This article is meant to be complementary to the next few articles where we look into some algorithms that identify liquidity zones in an assets price data. It is not absolutely necessary to read but, especially if you're not familiar with data analysis or machine learning it is highly recommend you familiarize yourself with this topic as it will help you understand the next couple of articles.
The concept of clustering is basically the means of grouping certain points in data in categories based on them being similar to each other. If you are familiar with machine learning you'll know that there are two broad categories: supervised learning and unsupervised learning. Since there are no labels in our data (the point is to label it in the first place) clustering comes in handy as it is part of the unsupervised learning methodology.
Clusters are nothing more than simply groups of data that are categorized together based on certain characteristics. There are two types of categorization methods or clustering:
- hard clustering: is one an element is placed in a certain cluster absolutely. This element will usually only be placed in a single cluster.

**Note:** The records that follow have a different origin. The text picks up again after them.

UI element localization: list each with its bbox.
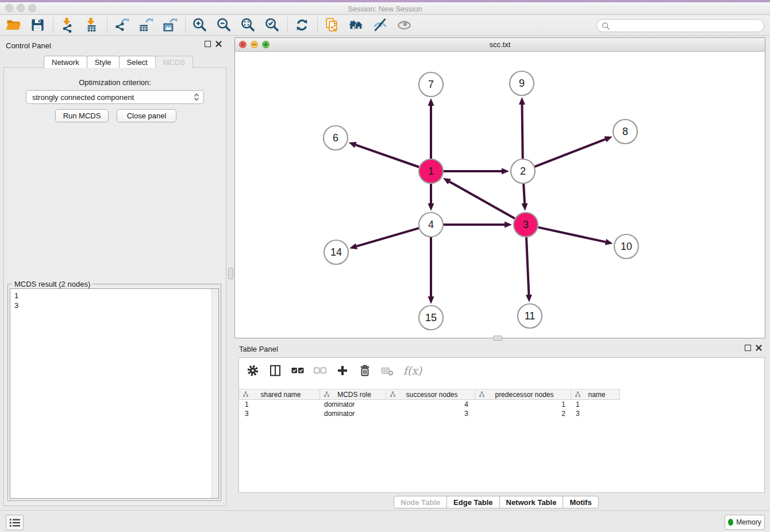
criterion-selected-value: strongly connected component <box>32 93 193 102</box>
graph-node-label: 9 <box>519 78 525 89</box>
tab-style[interactable]: Style <box>87 56 120 68</box>
run-mcds-button[interactable]: Run MCDS <box>55 109 109 122</box>
column-header-predecessor-nodes[interactable]: predecessor nodes <box>475 390 571 399</box>
task-history-button[interactable] <box>6 515 24 530</box>
show-all-networks-button[interactable] <box>347 17 364 34</box>
select-all-columns-button[interactable] <box>291 364 305 377</box>
export-table-button[interactable] <box>137 17 154 34</box>
graph-edge-arrowhead <box>526 295 532 302</box>
show-graphics-details-icon <box>372 17 388 33</box>
network-view-window: scc.txt 1234678910111415 <box>234 37 765 338</box>
table-cell[interactable]: dominator <box>320 410 386 419</box>
show-graphics-details-button[interactable] <box>371 17 388 34</box>
network-canvas[interactable]: 1234678910111415 <box>235 52 765 337</box>
graph-edge-1-6[interactable] <box>356 145 419 167</box>
function-builder-icon: f(x) <box>403 364 422 377</box>
memory-label: Memory <box>736 518 761 526</box>
table-cell[interactable]: 1 <box>475 400 571 410</box>
unselect-all-columns-button[interactable] <box>313 364 327 377</box>
graph-edge-2-3[interactable] <box>523 184 525 203</box>
tab-select[interactable]: Select <box>119 56 156 68</box>
mcds-result-text[interactable]: 13 <box>10 288 219 499</box>
tab-node-table[interactable]: Node Table <box>394 496 447 508</box>
graph-edge-arrowhead <box>349 142 357 148</box>
mcds-panel: Optimization criterion: strongly connect… <box>3 67 226 506</box>
close-panel-button[interactable]: Close panel <box>117 109 176 122</box>
table-cell[interactable]: 2 <box>475 410 571 419</box>
graph-edge-3-10[interactable] <box>538 228 605 242</box>
graph-node-label: 1 <box>428 165 434 177</box>
tab-edge-table[interactable]: Edge Table <box>446 496 499 508</box>
table-cell[interactable]: 1 <box>239 400 320 410</box>
search-input[interactable] <box>613 21 759 30</box>
export-image-button[interactable] <box>161 17 178 34</box>
vertical-splitter-grip[interactable] <box>228 268 233 279</box>
graph-edge-2-8[interactable] <box>535 139 606 167</box>
zoom-in-button[interactable] <box>191 17 208 34</box>
optimization-criterion-select[interactable]: strongly connected component <box>26 90 204 104</box>
tab-network-table[interactable]: Network Table <box>499 496 564 508</box>
float-table-panel-icon[interactable] <box>745 345 751 351</box>
column-header-name[interactable]: name <box>571 390 620 399</box>
result-scrollbar[interactable] <box>211 289 218 498</box>
toolbar-separator <box>317 17 318 33</box>
status-bar: Memory <box>0 510 770 532</box>
column-header-successor-nodes[interactable]: successor nodes <box>386 390 475 399</box>
float-panel-icon[interactable] <box>205 41 211 47</box>
column-type-icon <box>479 391 485 398</box>
graph-edge-arrowhead <box>519 97 525 105</box>
table-cell[interactable]: 3 <box>239 410 320 419</box>
graph-node-label: 15 <box>425 312 437 323</box>
open-session-button[interactable] <box>5 17 22 34</box>
apply-preferred-layout-icon <box>294 17 310 33</box>
new-network-from-selection-button[interactable] <box>323 17 340 34</box>
mcds-result-title: MCDS result (2 nodes) <box>12 280 93 288</box>
graph-edge-2-9[interactable] <box>522 105 522 159</box>
import-table-from-file-button[interactable] <box>83 17 100 34</box>
table-cell[interactable]: 3 <box>386 410 475 419</box>
column-header-label: predecessor nodes <box>485 391 571 399</box>
apply-preferred-layout-button[interactable] <box>293 17 310 34</box>
show-all-networks-icon <box>348 17 364 33</box>
graph-edge-4-14[interactable] <box>357 228 419 246</box>
tab-motifs[interactable]: Motifs <box>563 496 598 508</box>
table-cell[interactable]: 3 <box>571 410 620 419</box>
close-panel-icon[interactable] <box>215 41 222 47</box>
export-image-icon <box>162 17 178 33</box>
network-window-titlebar[interactable]: scc.txt <box>235 38 765 52</box>
graph-edge-arrowhead <box>605 239 613 245</box>
export-network-button[interactable] <box>113 17 130 34</box>
table-mode-settings-button[interactable] <box>246 364 260 377</box>
open-session-icon <box>6 17 21 33</box>
delete-columns-button[interactable] <box>358 364 372 377</box>
horizontal-splitter-grip[interactable] <box>493 336 502 341</box>
tab-network[interactable]: Network <box>44 56 87 68</box>
function-builder-button: f(x) <box>403 364 422 377</box>
show-hide-columns-button[interactable] <box>268 364 282 377</box>
tab-mcds[interactable]: MCDS <box>155 56 193 68</box>
graph-edge-3-1[interactable] <box>449 182 515 218</box>
graph-edge-3-11[interactable] <box>526 237 529 295</box>
save-session-button[interactable] <box>29 17 46 34</box>
zoom-out-button[interactable] <box>215 17 232 34</box>
toggle-birdseye-view-button[interactable] <box>395 17 413 34</box>
memory-button[interactable]: Memory <box>725 515 765 530</box>
table-row[interactable]: 3dominator323 <box>239 410 764 419</box>
main-toolbar <box>0 15 770 36</box>
zoom-selected-button[interactable] <box>263 17 280 34</box>
select-stepper-icon <box>193 92 200 102</box>
toolbar-separator <box>185 17 186 33</box>
table-cell[interactable]: 4 <box>386 400 475 410</box>
table-cell[interactable]: 1 <box>571 400 620 410</box>
graph-node-label: 3 <box>523 219 529 230</box>
close-table-panel-icon[interactable] <box>756 345 762 351</box>
table-cell[interactable]: dominator <box>320 400 386 410</box>
search-field[interactable] <box>596 19 764 32</box>
create-new-column-button[interactable] <box>336 364 349 377</box>
table-row[interactable]: 1dominator411 <box>239 400 764 410</box>
zoom-fit-content-button[interactable] <box>239 17 256 34</box>
graph-node-label: 2 <box>520 165 526 177</box>
column-header-MCDS-role[interactable]: MCDS role <box>320 390 386 399</box>
column-header-shared-name[interactable]: shared name <box>239 390 320 399</box>
import-network-from-file-button[interactable] <box>59 17 76 34</box>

- soft clustering: rather than placing elements in clusters with certainty, element are "marked" with a probably of belonging in a certain cluster. These probabilities can be distributed across multiple
So in other words clustering is a way of ordering or homogenizing unstructured data. So in this context we can use prices levels, price movements, trading activity and volume to identify liquidity zones buy clustering prices ranges were a lot of activity occurs which will most likely be the place with most liquidity. So this can include support and resistance or areas where stop losses have accumulated. And based on these kinds of historical prices values, we can cluster them as high liquidity prices. This is a really way of analytically categorizing prices.
When prices revert to or hover around certain points, we can consider this a densely traded zone. Densely traded zones are usually associated with high liquidity. So we can cluster areas with high trading activity which we can infer are places where orders are placed. In most analytical trading systems we have a concept of "history repeating itself" or current activity "mirroring" past activity as a general assumption. So if we see price reacting to a certain level historically we can infer that it is an area of interest. Through these clusters we can see that price seems to tend towards certain levels which we will then consider to be our liquidity zones.
I want to cover the limitations of clustering also. First of all is that clustering depends a lot on parameters. So it may require a bit of extra work in terms of getting the goldilocks zone for these parameters just right. Also market structures are dynamic and sometimes change in this structure might not get picked up right away by our algorithms. This is why I like to combine many algorithms before confirming or taking a decision so that way i have more convergence and one method's weak points can be another method's strength.
There are many types of clustering algorithm. But one thing the have in common is the fact that they both use the concept of similarity measurements. In short, these similarity measurements are defined by the density of the clusters and the proximity of the data points within these clusters. This proximity can be literal distance between points in a 2D space and since this is how we can visualize price charts we will take this definition of proximity.
I could go on and on about clustering but I think this information is enough to get a grasp on the topic. Sp I'm going to shut up for now and start working on the actual implementation of this concept in a more practical way.